Robert Andersen: Well, I think when we look — this is Robert, when we look at the revenue breakdown for the remainder of the year, we expect that the profile or rather the timing of the revenue in the year is actually pretty similar to last year. So if one was going to kind of forecast out the revenue for Q3 and Q4 in aggregate, I think it follows the pattern from Q3 and Q4 as a percentage basis. I think if you were raising last year by about 5% or 6% you’d get there. And in terms of that mix, I think that’s what you were getting at, we’ve seen kind of continued progress along what we expected with strength in the Automotive, Connected car business as well as Media Platform and even for the remainder of the year probably contribution from Consumer Electronics.

Hamed Khorsand: And then one final question is regarding Sharp, is that purely for Europe? Or will that broaden out to other regions?

Jon Kirchner: It starts initially in Europe, and I think we’ll have more to say about broadening that relationship over time.

Operator: Your next question comes from Matthew Galinko from the Maxim Group.

Matthew Galinko: Can we — I think the idea of North American entry for TiVo OS maybe a little unexpected relative to maybe what you’ve signaled in the past. So I guess I’m curious what’s changed in either the market or your positioning that the U.S. has become — or North America has become more addressable than other regions?

Jon Kirchner: Matt, I don’t know that it necessarily has been any recent event. We’ve been in pipeline discussions for some time kind of globally with different partners. I think there is, however, a wide and growing recognition that for the brands who don’t have the resources, perhaps to build their own, and we believe it’s a substantial amount of TVs that exist in the North American and European markets that an independent media platform becomes really important and one that can provide the benefits that TiVo OS offers, and that is the brand’s ability to own their customer to share the data to have a content-neutral platform that really is all about driving the best user experience and therefore, monetization and then ultimately participating in the back-end economics of the long tail of the TV.

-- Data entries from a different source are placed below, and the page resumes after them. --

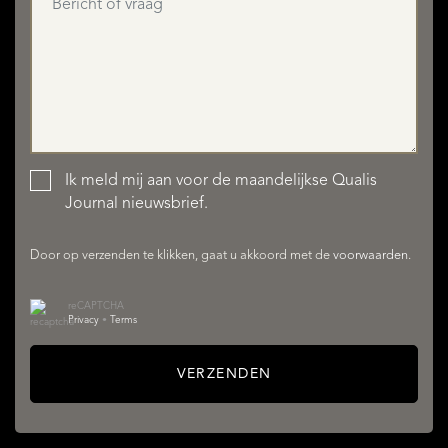
Ik meld mij aan voor de maandelijkse Qualis
AANBOD
Journal nieuwsbrief.
Door op verzenden te klikken, gaat u akkoord met de
voorwaarden
.
reCAPTCHA
Privacy
•
Terms
VERZENDEN
DIENSTEN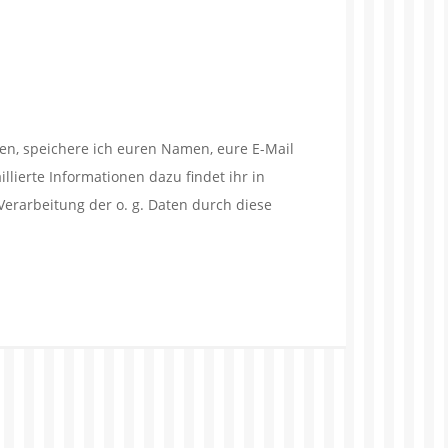
en, speichere ich euren Namen, eure E-Mail
lierte Informationen dazu findet ihr in
Verarbeitung der o. g. Daten durch diese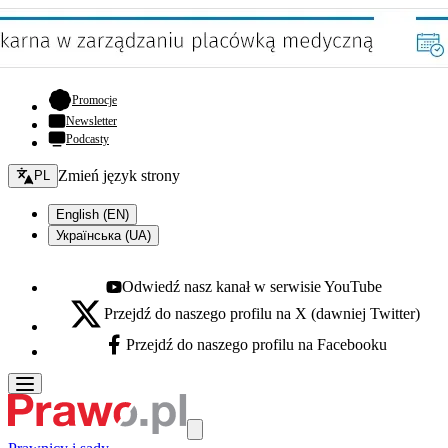
- otwiera się w nowej karcie
Promocje
Newsletter
Podcasty
Zmień język - bieżący:
Zmień język strony
PL
English (EN)
Українська (UA)
Odwiedź nasz kanał w serwisie YouTube
Youtube - otwiera się w nowej karcie
Przejdź do naszego profilu na X (dawniej Twitter)
X - otwiera się w nowej karcie
Przejdź do naszego profilu na Facebooku
Facebook - otwiera się w nowej karcie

And I think that value proposition is something that has a lot of resonance. And I think some have been sitting on the sidelines kind of watching us further develop. But I think it’s very clear now that we’re coming to market with multiple players. And as we have more success, I think that — and gives ever more confidence. And I think the quality of the solution that we’re showing, I think, has also been instrumental in getting people comfortable that we’ve got a solution that will make it easy to find, watch and enjoy what consumers want and the higher the engagement with content, the higher the potential revenue monetization and sharing in partnership with these TV brands. So in short, I think it’s what we expected. I think in some ways, maybe it’s moving even more quickly than we expected, but we still have a lot of work to do, but we are very, very excited about the trajectory and where it will end up here in the next couple of years, completely consistent with what we more or less outlined last September in our Investor Day and likely ends up better sooner.